Then the Gray Mahatma came and peered into our faces, and asked an extraordinary question.

"Do you feel proud?" he asked, looking keenly from one to the other of us. "Because," he went on to explain, "you have now crossed the Pool of Terrors, and they are not so many who accomplish that. The muggers are well fed. And those who reach to this side are usually proud, believing they now have the secret key to the attainment of all Knowledge. You are going to see now what becomes of the proud ones."

The Mahatma led us forward toward a long, dark shadow that transformed itself into a temple wall as we drew closer, and in a moment we were once more groping our way downward amid prehistoric foundation stones, with bats flitting past us and a horrible feeling possessing me, at least, that the worst was yet to come.

The hunch proved accurate. We came into an enormous crypt that evidently underlay a temple. Great pillars of natural rock, practically square and twenty feet thick, supported the roof, which was partly of natural rock and partly of jointed masonry. There was nothing in the crypt itself, except one old gray-beard, who sat on a mat by a candle, reading a roll of manuscript; and he did not trouble to look up—did not take the slightest notice of us.

But around the crypt there were more cells than I could count off-hand. Some were dark. There were lights burning in the others. Each had an iron door with a few holes in it, and a small square window, unglazed and unbarred, cut in the natural rock. Enough light came through some of those square holes to suffuse the whole crypt dimly.

"None but an aspirant has ever entered here," said the Gray Mahatma. "Even when India was conquered, no enemy penetrated this place. You stand on forbidden ground."

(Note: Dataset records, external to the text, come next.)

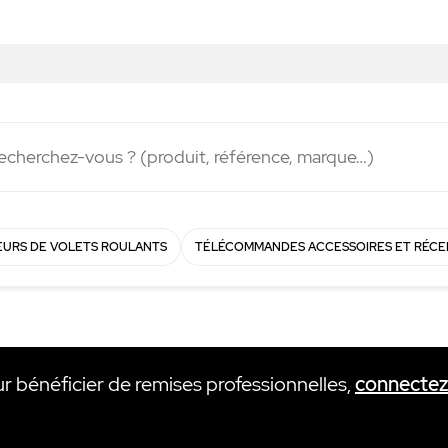
Livraison rapide en
48h
!
URS DE VOLETS ROULANTS
TÉLÉCOMMANDES ACCESSOIRES ET RÉCE
ur bénéficier de remises professionnelles,
connecte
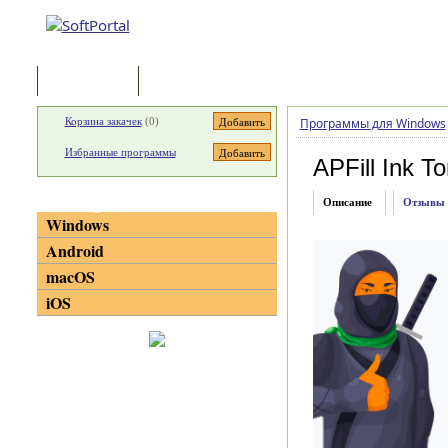
Программы
Статьи
Корзина закачек
(
0
)
Программы для Windows
Избранные программы
APFill Ink T
Категории
Описание
Отзывы
Windows
Android
macOS
iOS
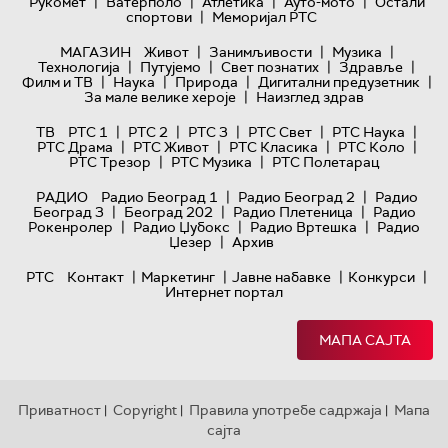
|
|
|
|
Рукомет
Ватерполо
Атлетика
Ауто-мото
Остали
|
спортови
Меморијал РТС
|
|
|
МАГАЗИН
Живот
Занимљивости
Музика
|
|
|
|
Технологијa
Путујемо
Свет познатих
Здравље
|
|
|
|
Филм и ТВ
Наука
Природа
Дигитални предузетник
|
За мале велике хероје
Наизглед здрав
|
|
|
|
|
ТВ
РТС 1
РТС 2
РТС 3
РТС Свет
РТС Наука
|
|
|
|
РТС Драма
РТС Живот
РТС Класика
РТС Коло
|
|
РТС Трезор
РТС Музика
РТС Полетарац
|
|
РАДИО
Радио Београд 1
Радио Београд 2
Радио
|
|
|
Београд 3
Београд 202
Радио Плетеница
Радио
|
|
|
Рокенролер
Радио Џубокс
Радио Вртешка
Радио
|
Џезер
Архив
|
|
|
|
РТС
Контакт
Маркетинг
Јавне набавке
Конкурси
Интернет портал
МАПА САЈТА
Приватност
Copyright
Правила употребе садржаја
Мапа
|
|
|
сајта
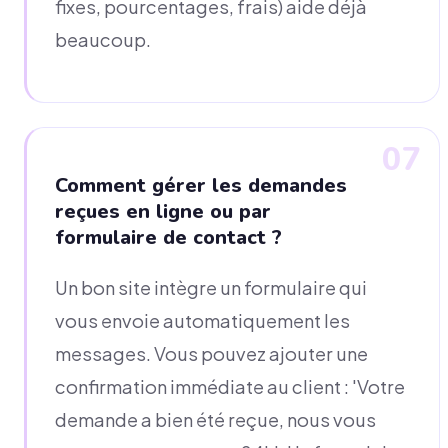
fixes, pourcentages, frais) aide déjà
beaucoup.
07
Comment gérer les demandes
reçues en ligne ou par
formulaire de contact ?
Un bon site intègre un formulaire qui
vous envoie automatiquement les
messages. Vous pouvez ajouter une
confirmation immédiate au client : 'Votre
demande a bien été reçue, nous vous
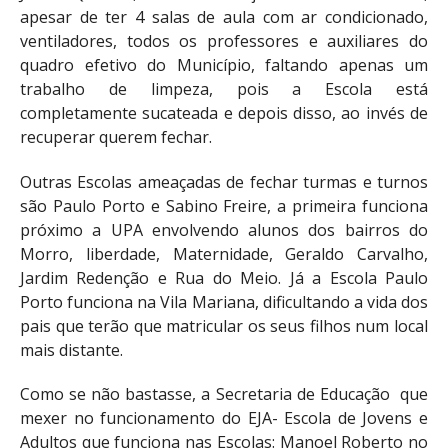
apesar de ter 4 salas de aula com ar condicionado,
ventiladores, todos os professores e auxiliares do
quadro efetivo do Município, faltando apenas um
trabalho de limpeza, pois a Escola está
completamente sucateada e depois disso, ao invés de
recuperar querem fechar.
Outras Escolas ameaçadas de fechar turmas e turnos
são Paulo Porto e Sabino Freire, a primeira funciona
próximo a UPA envolvendo alunos dos bairros do
Morro, liberdade, Maternidade, Geraldo Carvalho,
Jardim Redenção e Rua do Meio. Já a Escola Paulo
Porto funciona na Vila Mariana, dificultando a vida dos
pais que terão que matricular os seus filhos num local
mais distante.
Como se não bastasse, a Secretaria de Educação que
mexer no funcionamento do EJA- Escola de Jovens e
Adultos que funciona nas Escolas: Manoel Roberto no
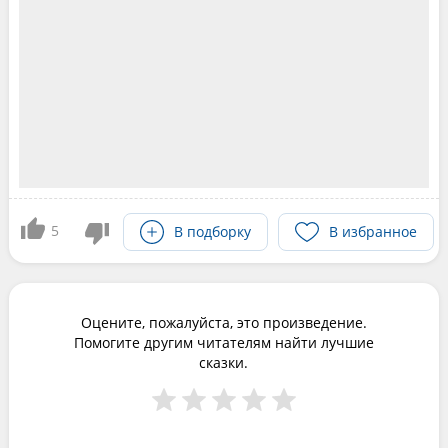
5
В подборку
В избранное
Оцените, пожалуйста, это произведение.
Помогите другим читателям найти лучшие
сказки.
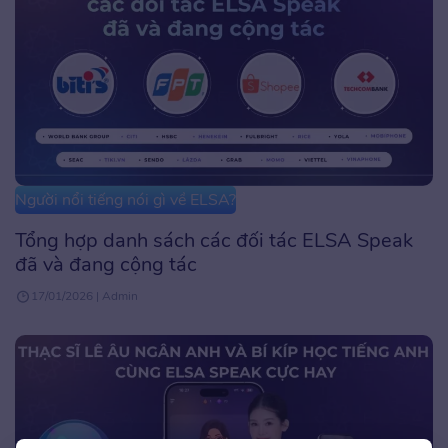
Người nổi tiếng nói gì về ELSA?
Tổng hợp danh sách các đối tác ELSA Speak
đã và đang cộng tác
17/01/2026 | Admin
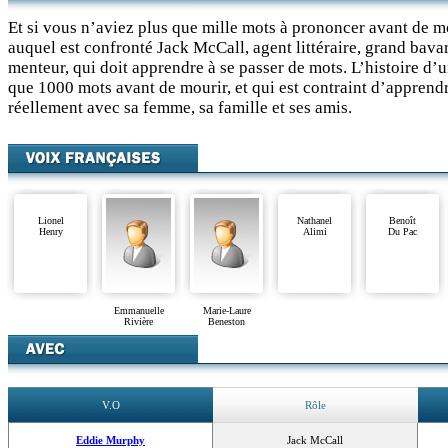
Et si vous n’aviez plus que mille mots à prononcer avant de mo
auquel est confronté Jack McCall, agent littéraire, grand bava
menteur, qui doit apprendre à se passer de mots. L’histoire d’
que 1000 mots avant de mourir, et qui est contraint d’appren
réellement avec sa femme, sa famille et ses amis.
Lionel
Nathanel
Benoît
Henry
Alimi
Du Pac
Emmanuelle
Marie-Laure
Rivière
Beneston
V.O
Rôle
Eddie Murphy
Jack McCall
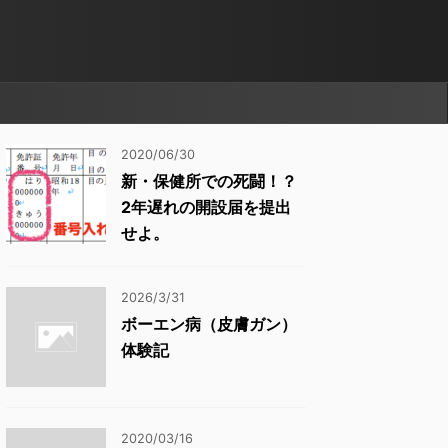
2020/06/30
新・保健所での死闘！？
2年遅れの開設届を提出
せよ。
2026/3/31
ボーエン病（皮膚ガン）
体験記
2020/03/16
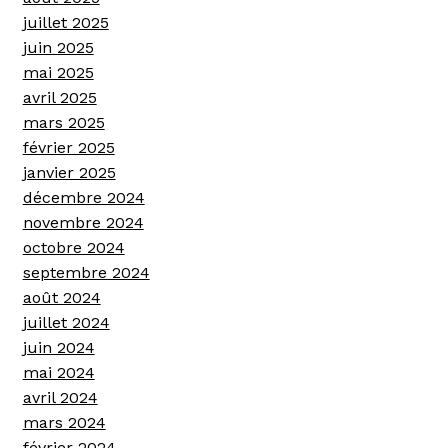
juillet 2025
juin 2025
mai 2025
avril 2025
mars 2025
février 2025
janvier 2025
décembre 2024
novembre 2024
octobre 2024
septembre 2024
août 2024
juillet 2024
juin 2024
mai 2024
avril 2024
mars 2024
février 2024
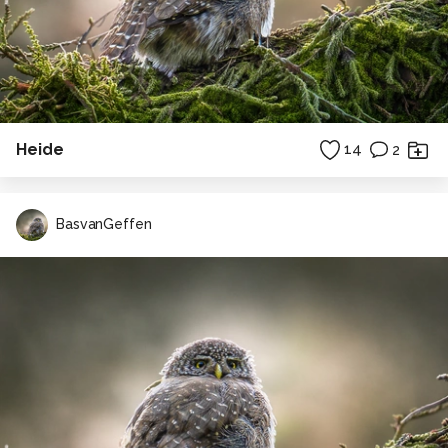
Heide
14
2
BasvanGeffen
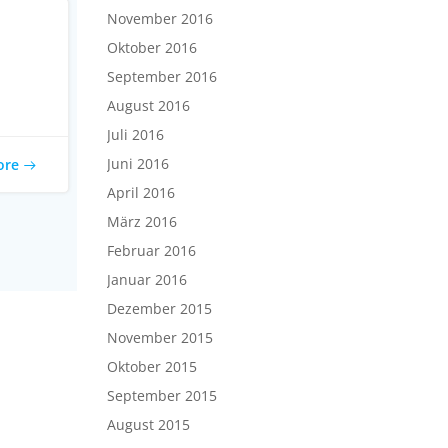
November 2016
Oktober 2016
September 2016
August 2016
Juli 2016
Juni 2016
ore
April 2016
März 2016
Februar 2016
Januar 2016
Dezember 2015
November 2015
Oktober 2015
September 2015
August 2015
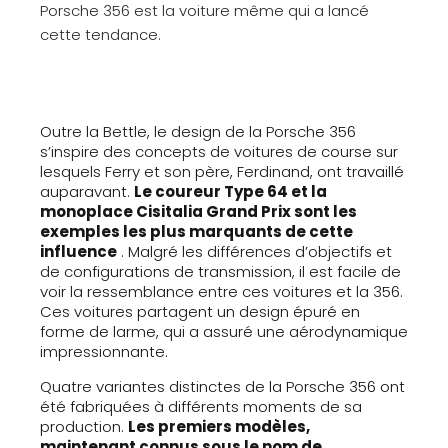
Porsche 356 est la voiture même qui a lancé
cette tendance.
Outre la Bettle, le design de la Porsche 356
s’inspire des concepts de voitures de course sur
lesquels Ferry et son père, Ferdinand, ont travaillé
auparavant.
Le coureur Type 64 et la
monoplace Cisitalia Grand Prix sont les
exemples les plus marquants de cette
influence
. Malgré les différences d’objectifs et
de configurations de transmission, il est facile de
voir la ressemblance entre ces voitures et la 356.
Ces voitures partagent un design épuré en
forme de larme, qui a assuré une aérodynamique
impressionnante.
Quatre variantes distinctes de la Porsche 356 ont
été fabriquées à différents moments de sa
production.
Les premiers modèles,
maintenant connus sous le nom de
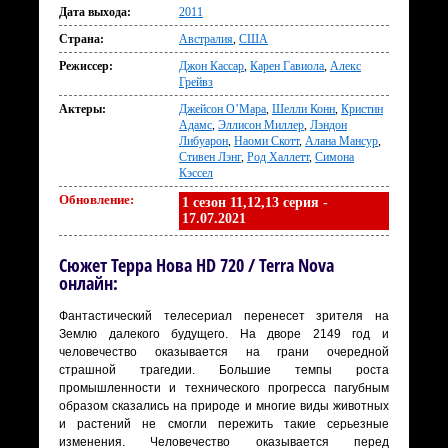
Дата выхода:
2011
Страна:
Австралия
,
США
Режиссер:
Джон Кассар
,
Карен Гавиола
,
Алекс
Грейвз
Актеры:
Джейсон О’Мара
,
Шелли Конн
,
Кристин
Адамс
,
Эллисон Миллер
,
Лэндон
Либуарон
,
Наоми Скотт
,
Алана Мансур
,
Стивен Лэнг
,
Род Халлетт
,
Симона
Кэссел
Обновление:
1 сезон 11,12,13 серия -
17.07.2021
Сюжет Терра Нова HD 720 / Terra Nova
онлайн:
Фантастический телесериал перенесет зрителя на
Землю далекого будущего. На дворе 2149 год и
человечество оказывается на грани очередной
страшной трагедии. Большие темпы роста
промышленности и технического прогресса пагубным
образом сказались на природе и многие виды животных
и растений не смогли пережить такие серьезные
изменения. Человечество оказывается перед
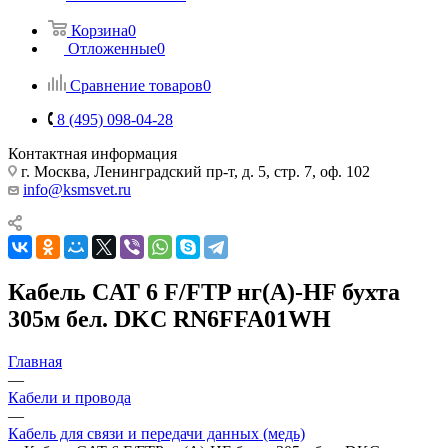
Корзина
0
Отложенные
0
Сравнение товаров
0
8 (495) 098-04-28
Контактная информация
г. Москва, Ленинградский пр-т, д. 5, стр. 7, оф. 102
info@ksmsvet.ru
Кабель CAT 6 F/FTP нг(А)-HF бухта
305м бел. DKC RN6FFA01WH
Главная
—
Кабели и провода
—
Кабель для связи и передачи данных (медь)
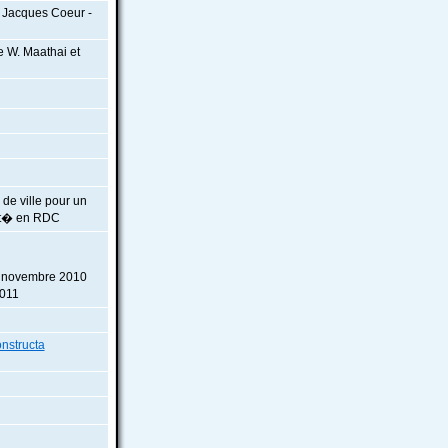
C Jacques Coeur -
e W. Maathai et
de ville pour un
vit� en RDC
ut novembre 2010
2011
nstructa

He turned to the left and opened an iron cell door by simply pushing it; there did not seem to be any lock. He did not announce himself, but walked straight in, and we followed him. The cell was about ten feet by twelve, with a stone ledge wide enough to sleep on running along one side, and lighted by an oil lamp that hung by chains from the hewn roof. There were three bearded, middle-aged men, almost naked, squatting on one mat facing the stone ledge, one of whom held an ancient manuscript that all three were consulting; and on the stone ledge sat what once had been a man before those devils caught him.

The three looked up at the Gray Mahatma curiously, but did not challenge. I suppose his nakedness was his passport. They eyed King and me with a butcher's-eye appraisal, nodded, and resumed their consultation of the hand-written roll. The characters on it looked like Sanskrit.

The Gray Mahatma faced the creature on the stone ledge, and spoke to King and me in English.

"That," he said, "is one of those who crossed the Pool of Terrors and became insane with pride. Consider him. He entered here demanding knowledge, having only the desire and not the honesty. But since there is no way backward and even failure must subserve the universal cause, he was given knowledge and it made him what you see. Now these, who know a little and would learn more, make use of him as a subject for experiments.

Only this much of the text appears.